I am trying to find similar questions using scikit using cosine similarity. I was trying this sample code available on the internet. Link1 and Link2
from sklearn.feature_extraction.text import CountVectorizer
from sklearn.feature_extraction.text import TfidfTransformer
from nltk.corpus import stopwords
import numpy as np
import numpy.linalg as LA
train_set = ["The sky is blue.", "The sun is bright."]
test_set = ["The sun in the sky is bright."]
stopWords = stopwords.words('english')
vectorizer = CountVectorizer(stop_words = stopWords)
transformer = TfidfTransformer()
trainVectorizerArray = vectorizer.fit_transform(train_set).toarray()
trainVectorizerArray = vectorizer.
testVectorizerArray = vectorizer.transform(test_set).toarray()
print 'Fit Vectorizer to train set', trainVectorizerArray
print 'Transform Vectorizer to test set', testVectorizerArray
cx = lambda a, b : round(np.inner(a, b)/(LA.norm(a)*LA.norm(b)), 3)
for vector in trainVectorizerArray:
print vector
for testV in testVectorizerArray:
print testV
cosine = cx(vector, testV)
print cosine
transformer.fit(trainVectorizerArray)
print transformer.transform(trainVectorizerArray).toarray()
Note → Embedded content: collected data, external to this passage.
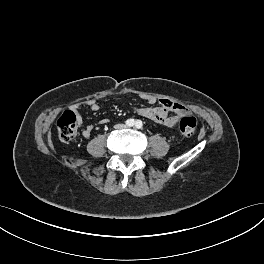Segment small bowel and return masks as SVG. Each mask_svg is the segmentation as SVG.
I'll list each match as a JSON object with an SVG mask.
<instances>
[{
  "label": "small bowel",
  "mask_w": 264,
  "mask_h": 264,
  "mask_svg": "<svg viewBox=\"0 0 264 264\" xmlns=\"http://www.w3.org/2000/svg\"><path fill=\"white\" fill-rule=\"evenodd\" d=\"M145 100H147L150 104H154L157 101V99L152 96L145 97ZM159 103L160 106L157 107H139L136 109V112L140 116H143L169 128H172L176 125L179 117L189 114L188 108L180 103L173 102L169 99H160ZM86 105L92 111H98L100 108L99 104L95 100L87 101ZM170 112H174L176 115L171 116L169 114ZM107 121V119H103L101 120V123H106ZM78 123L82 125V118L80 115H78ZM93 129V125H86L82 127V135L85 138H89Z\"/></svg>",
  "instance_id": "c3829d8e"
}]
</instances>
transformer.fit(testVectorizerArray)
tfidf = transformer.transform(testVectorizerArray)
print tfidf.todense()
I always get this error
Traceback (most recent call last):
File "C:\Users\Animesh\Desktop\NLP\ngrams2.py", line 14, in <module>
trainVectorizerArray = vectorizer.fit_transform(train_set).toarray()
File "C:\Python27\lib\site-packages\scikit_learn-0.13.1-py2.7-win32.egg\sklearn \feature_extraction\text.py", line 740, in fit_transform
raise ValueError("empty vocabulary; training set may have"
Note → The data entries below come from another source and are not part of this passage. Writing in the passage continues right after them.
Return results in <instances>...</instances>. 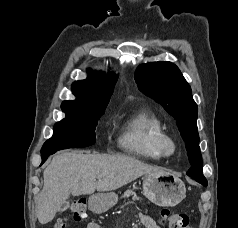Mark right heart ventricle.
Segmentation results:
<instances>
[{
    "label": "right heart ventricle",
    "mask_w": 238,
    "mask_h": 228,
    "mask_svg": "<svg viewBox=\"0 0 238 228\" xmlns=\"http://www.w3.org/2000/svg\"><path fill=\"white\" fill-rule=\"evenodd\" d=\"M164 133L161 119L151 110L139 108L123 121L119 147L128 154L160 161L165 157L159 148Z\"/></svg>",
    "instance_id": "1"
}]
</instances>
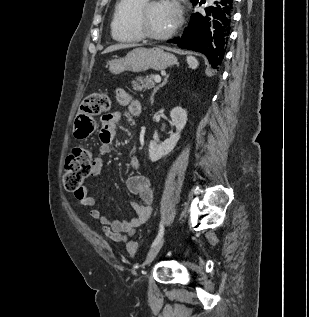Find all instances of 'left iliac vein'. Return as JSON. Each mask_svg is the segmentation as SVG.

ValueError: empty vocabulary; training set may have contained only stop words or min_df (resp. max_df) may be too high (resp. too low).
I even checked the code available on this link. There I got error AttributeError: 'CountVectorizer' object has no attribute 'vocabulary'
.
How to solve this issue ?
I am using Python 2.7.3 on Windows 7 32 Bit and scikit_learn 0.13.1.
Since I'm running the development (pre-0.14) version, where the feature_extraction.text
module got overhauled, I don't get the same error message. But I suspect you can solve this issue with:
vectorizer = CountVectorizer(stop_words=stopWords, min_df=1)
The min_df
parameter causes CountVectorizer
to throw away any term that occurs in too few documents (because it won't have any predictive value). By default, it's set to 2, which means all your terms get thrown away, so you get an empty vocabulary.